Be A Friend.

By Ivy Maloy

There is no doubt about it, everyone needs friends. So many of us now live miles from our families, some in different countries, and the friends we make help us not feel lonely or homesick. Friendships can help us find purpose and meaning, stay healthy, and live longer. The intimacy, the support, equality, and emotional bonds we have in our friendships are so unique and beautiful.

When we were young, our primary social relationship is between our parent or guardians and our siblings. But when we go to school we start having deeper friendships that involve at first doing things together, then later we develop a deeper, shared emotional element.

Do you remember the first friend you made other than your family members?

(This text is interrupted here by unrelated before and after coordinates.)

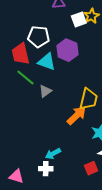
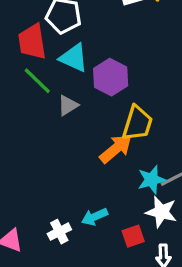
purple hexagon: (67, 50) -> (111, 77), moved
cyan arrow: (53, 154) -> (95, 217), moved
white cross: (46, 169) -> (59, 232), turned -32

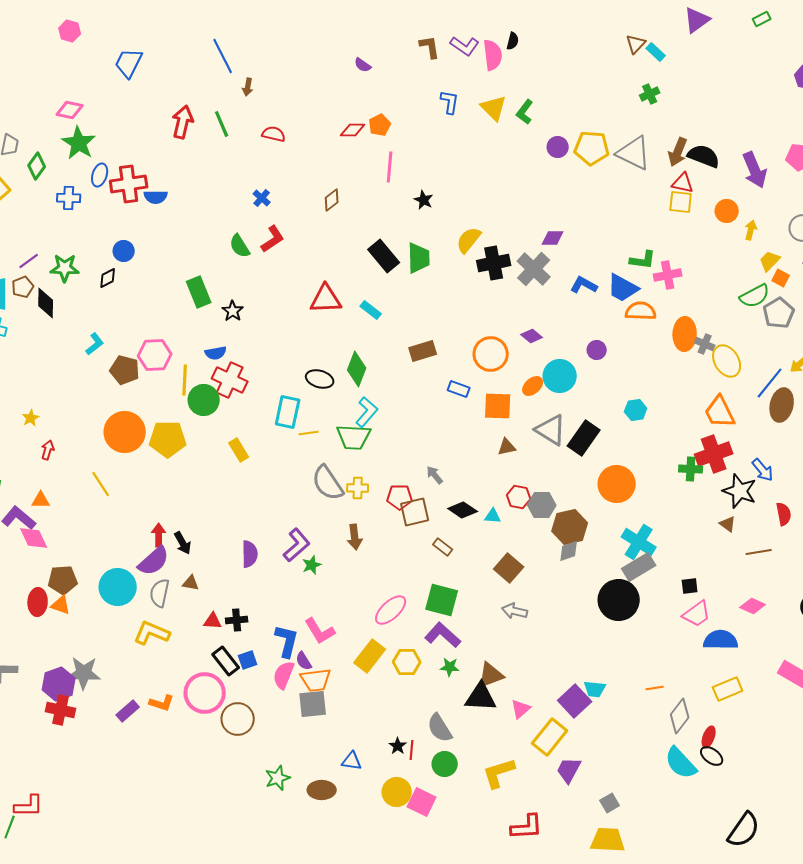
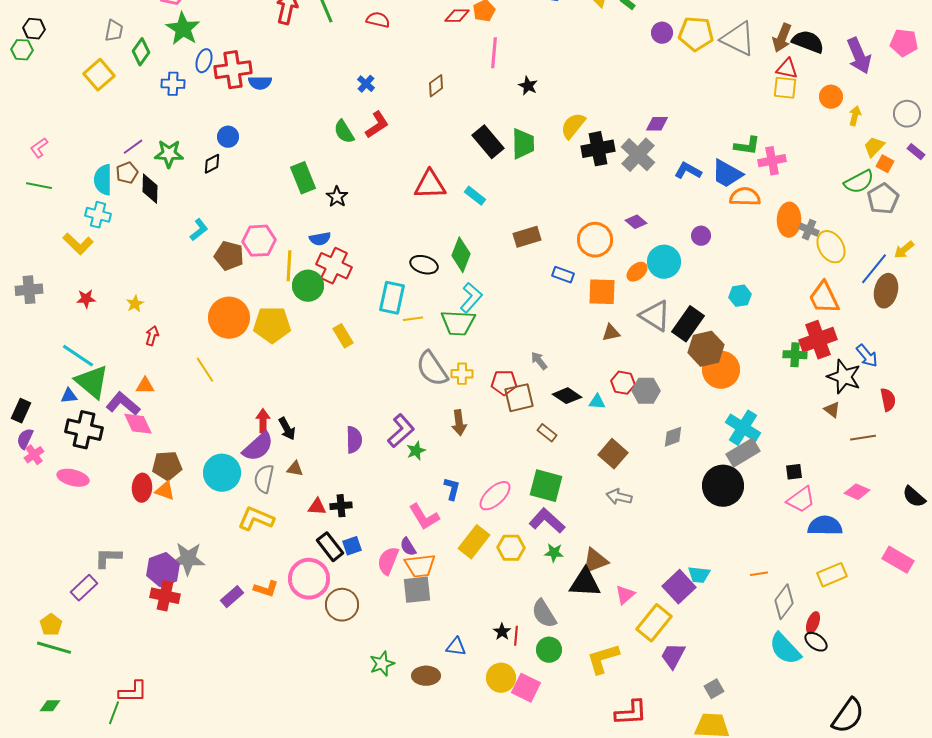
brown hexagon: (570, 527) -> (706, 349), moved
blue L-shape: (287, 641) -> (452, 489), moved, size x0.7

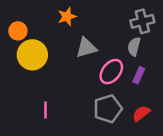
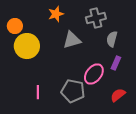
gray cross: (142, 21) -> (96, 18), moved
pink ellipse: (111, 72) -> (94, 74), moved
gray pentagon: (108, 109) -> (73, 91), moved, turned 30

As we grow up, friendship becomes more abstract and relational. Friendship at this stage is easy because we are all thrown into an environment where we have the same-age peers and making friends is really easy. And also, when one is an adolescent, your brain is attuned to social signals and connection, one is really hyper and interested in social activities.

In adulthood, people start to have jobs and may even get married, have families. People become so busy and it becomes harder to spend time with your friends. Toward the end of life, people tend to come back around to having a little bit more time to hang out with friends as their kids are all grown and do not need a lot of monitoring.

Not surprisingly, friendships have different functions at different life stages. In our teens and early life stages, we are all forging our identities hence we use our friends as mirrors. However, as we get older we become more comfortable with ourselves and don’t need friends who are just like us. We start having friends of different ages, with different tastes, interests and perspectives.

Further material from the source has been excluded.